Beijing accused Donald Trump of making “untrue remarks” over Hong Kong and Chinese trade commitments on Wednesday, hitting back after the US president ramped up pressure on China at the United Nations.
Beijing is facing international criticism on a number of fronts, as months of pro-democracy unrest in the semi-autonomous city of Hong Kong come alongside economic tensions with the US and international scrutiny of its policy towards Muslim minorities in Xinjiang.
Foreign ministry spokesman Geng Shuang slammed “the untrue remarks mentioned by the US side in his speech” after Trump criticised the fellow Security Council member in a strident speech Tuesday saying it must “protect Hong Kong’s freedom and legal system and democratic ways of life”.

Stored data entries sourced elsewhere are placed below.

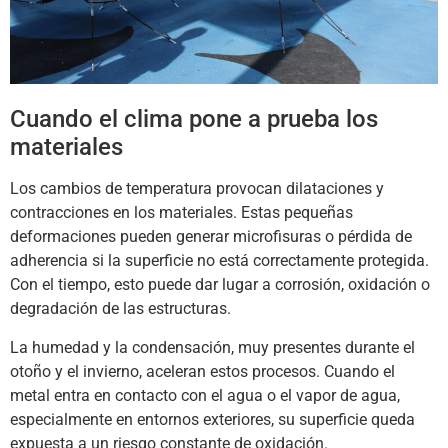
Cuando el clima pone a prueba los
materiales
Los cambios de temperatura provocan dilataciones y
contracciones en los materiales. Estas pequeñas
deformaciones pueden generar microfisuras o pérdida de
adherencia si la superficie no está correctamente protegida.
Con el tiempo, esto puede dar lugar a corrosión, oxidación o
degradación de las estructuras.
La humedad y la condensación, muy presentes durante el
otoño y el invierno, aceleran estos procesos. Cuando el
metal entra en contacto con el agua o el vapor de agua,
especialmente en entornos exteriores, su superficie queda
expuesta a un riesgo constante de oxidación.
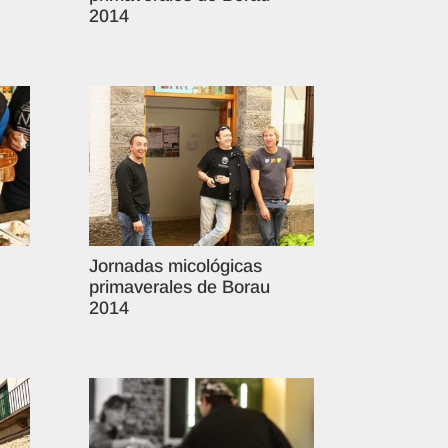
2014
Jornadas micológicas
primaverales de Borau
2014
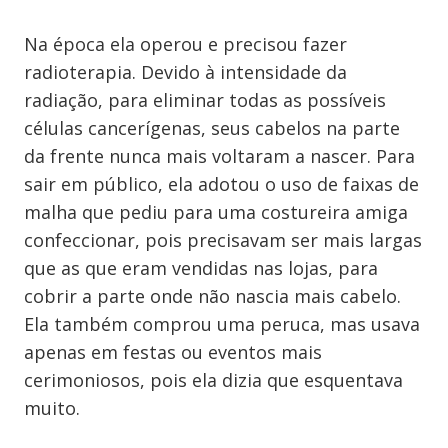
Na época ela operou e precisou fazer
radioterapia. Devido à intensidade da
radiação, para eliminar todas as possíveis
células cancerígenas, seus cabelos na parte
da frente nunca mais voltaram a nascer. Para
sair em público, ela adotou o uso de faixas de
malha que pediu para uma costureira amiga
confeccionar, pois precisavam ser mais largas
que as que eram vendidas nas lojas, para
cobrir a parte onde não nascia mais cabelo.
Ela também comprou uma peruca, mas usava
apenas em festas ou eventos mais
cerimoniosos, pois ela dizia que esquentava
muito.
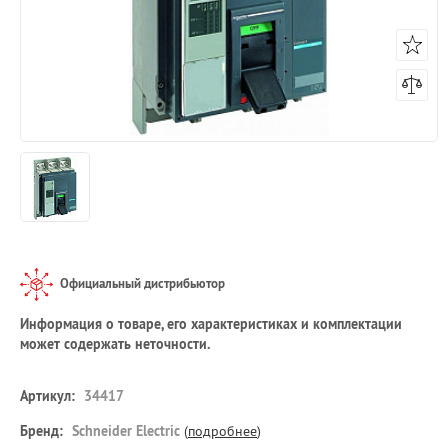
Официальный дистрибьютор
Информация о товаре, его характеристиках и комплектации
может содержать неточности.
Артикул:
34417
Бренд:
Schneider Electric
(
подробнее
)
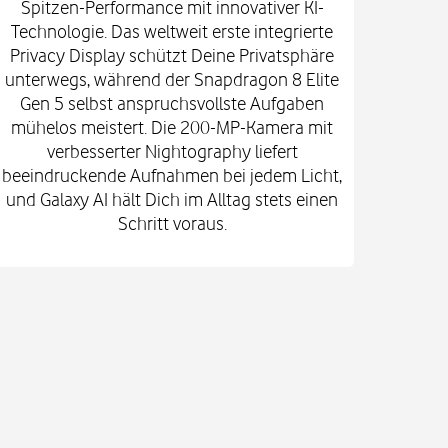
Spitzen-Performance mit innovativer KI-
Innova
Technologie. Das weltweit erste integrierte
fort
Privacy Display schützt Deine Privatsphäre
prof
unterwegs, während der Snapdragon 8 Elite
spekt
Gen 5 selbst anspruchsvollste Aufgaben
mi
mühelos meistert. Die 200-MP-Kamera mit
Kam
verbesserter Nightography liefert
e
beeindruckende Aufnahmen bei jedem Licht,
Vid
und Galaxy AI hält Dich im Alltag stets einen
Gehä
Schritt voraus.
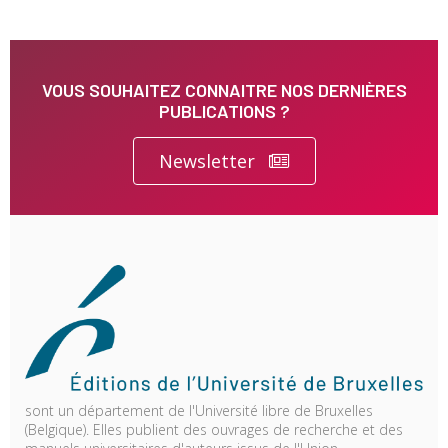
VOUS SOUHAITEZ CONNAITRE NOS DERNIÈRES
PUBLICATIONS ?
Newsletter
sont un département de l'Université libre de Bruxelles
(Belgique). Elles publient des ouvrages de recherche et des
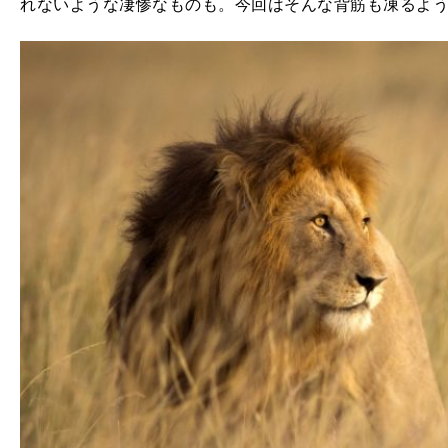
れないような凄惨なものも。今回はそんな背筋も凍るよ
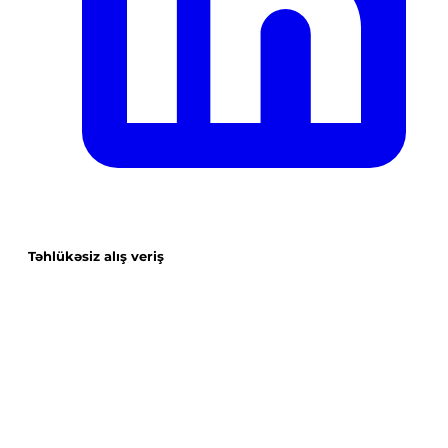
Təhlükəsiz alış veriş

The US president also declared that the time of Beijing’s “abuses” of the system was “over”.
But Geng said the “US should meet China at halfway” and called for the two countries to “handle and control their differences on the basis of mutual respect.”
Geng also criticised a US State Department event to highlight the plight of ethnic Uighurs in China’s northwestern Xinjiang region, where human rights organisations say a million or more mainly Muslim minorities are being interned.
“I want to emphasize here that the issue of Xinjiang is not a religious or a human rights issue, but an anti-secession and anti-terrorism issue,” he said.
“Xinjiang continues to maintain prosperity and stability, national unity and social harmony… All malicious slander and smearing from the US and other countries are in vain.”
The conference was held on the sidelines of the UN General Assembly to garner support “to demand and compel an immediate end to China’s horrific campaign of repression,” John Sullivan, the US’s second-highest diplomat, said.
The demonstrations in Hong Kong have triggered the Asian financial hub’s biggest political crisis since its handover from Britain to China in 1997.
Until Tuesday, Trump had largely left it to the State Department to demand respect for the handover agreement with the UK, which handed Hong Kong back to China in 1997.